Входная дверь хлопнула. Может, права Костина мама, Екатерина Евгеньевна, совсем не пара я ее сыну? Все в моей жизни растрепано, раскурочено, нигде нет ясности. Все наперекосяк. Но разве я не имею права на счастье? Начать все с чистого листа. И если я счастлива, не может же быть несчастлив тот, в ком мое счастье? Счастье – парная категория. Вроде как ножницы, брюки, шасси. Только это не вещественно, а духовно. Неужели со стороны виднее? Но разве может сердце врать? Я затосковала по Косте, по его словам, молчанию, по объятиям, по частой, непонятной мне печали. Выгляжу я даже моложе, чем он. Да и главное в любви то, чего не объяснишь словами даже самой себе.

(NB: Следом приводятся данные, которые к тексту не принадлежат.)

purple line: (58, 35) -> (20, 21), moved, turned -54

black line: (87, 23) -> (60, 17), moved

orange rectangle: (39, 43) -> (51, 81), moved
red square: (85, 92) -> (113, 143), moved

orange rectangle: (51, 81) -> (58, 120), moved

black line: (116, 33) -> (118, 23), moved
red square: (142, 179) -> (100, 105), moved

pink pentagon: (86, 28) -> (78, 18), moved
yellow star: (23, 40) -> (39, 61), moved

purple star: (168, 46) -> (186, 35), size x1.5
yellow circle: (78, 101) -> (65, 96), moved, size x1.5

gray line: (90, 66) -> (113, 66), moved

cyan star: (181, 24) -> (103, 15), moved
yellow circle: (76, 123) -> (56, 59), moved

Ночью мне снилось, что я плыву, барахтаюсь в красной кровавой жиже, липкой, тяжелой; сны бывают цветными, это правда, но кроме цвета был еще и запах крови, я задыхалась; море было непереплываемым, без берегов, вдали копошились другие люди, видны были только их страшные, подсвеченные снизу красным головы; мне навстречу плыл старый допотопный чемодан, полураскрытый, пустой, я бросилась к нему словно за спасением; а над чемоданом, в дымном розовом небе мигал красный воспаленный глаз; зрачок его медленно вращался, словно планета Марс в астрономической съемке.
Тысячи красных марсов сейчас вокруг меня – я стою на ночном военном аэродроме в Раменском. Зябко. Ветер наполнил полосатые коконы, которые колом стоят на флагштоках. Кругом металл, асфальт, темные рыбины самолетов. И красные огоньки. Ими размечены взлетные полосы, контуры приземистых зданий. Серая тревога в душе, серая, наглая, как помоечная крыса. Кажется, что мне никогда не справиться с ней. Не потому, что я слабее, а потому, что мне не хватает мужества и хладнокровия. Я просто женщина – никогда я так остро не ощущала свою «вторичность» – и потому мне надо быть рядом со своим мужчиной. Вот и все.
Утром, когда, проснувшись, Артем отбарабанил мне «Бородино», ни разу не запнувшись, когда, приготовив ему завтрак, я привычно щелкнула пультом телевизора, чтобы посмотреть новости, когда зазвонил телефон и ликующая Анохина поспешила мне сказать, что все обошлось, что тревога ложная, что у нее камень с души... Она пустилась в философствования, что намерение есть почти свершенное дело, что ничего не стоит счастье, построенное на слезе ребенка, что жизнь надо менять после таких предупреждений, я рассеянно смотрела на картинку из Югославии: антинатовский митинг в центре Белграда, молодежь с мишенями на футболках, огромная толпа; попутно заметила Артему: «Ешь аккуратней»; камера поехала вправо, вывернула на тихую улицу, машин не было; по тротуару шел бородатый серб с автоматом, в камуфляже, рядом... Костя. Камера показала его сбоку, крупным планом, так что видна была мелкая родинка на шее, мальчишеский, столько раз целованный мной затылок с коротко стриженными волосами, на лице – усталость, отрешенность. Он был в сорочке, которую я ему подарила прошлым летом, и почему-то я стала смотреть именно на сорочку, на свежий ее воротничок.
– Да ты слушаешь меня? – рассердилась Анохина.
– Мам, я пошел. – Артем схватил школьный рюкзак.
– Это был сюжет нашего специального корреспондента в Белграде, – сообщила дикторша. – Натовские бомбардировки Югославии продолжаются. Следите за нашими информационными выпусками.
– Лена, – сказала я тихо, замедленно, – приезжай ко мне вечером. Посиди с Артемом. Мне нужно срочно уехать. Я не знаю на сколько. Позвони Артему после школы, успокой. Я напишу ему записку.
Все во мне сжалось, заморозилось. Жизнь – оказывается, она размером с ученический ластик. Моя жизнь. А жизнь вообще? Смерть традиционно представляют в образе седой старухи с косой. Но вот говорят: «Жизнь ее била». Меня сейчас ударила жизнь. Смерть не бьет, а забирает с собой. И все дела. Какой же должна быть жизнь, чтобы так бить? В чьем образе? В образе натовского солдата в кованых ботинках? Но почему он лезет в нашу жизнь, мою и Кости? Разве нам мало собственных бед? Костя, Костя! – приговаривала я в горе. Пароль беды.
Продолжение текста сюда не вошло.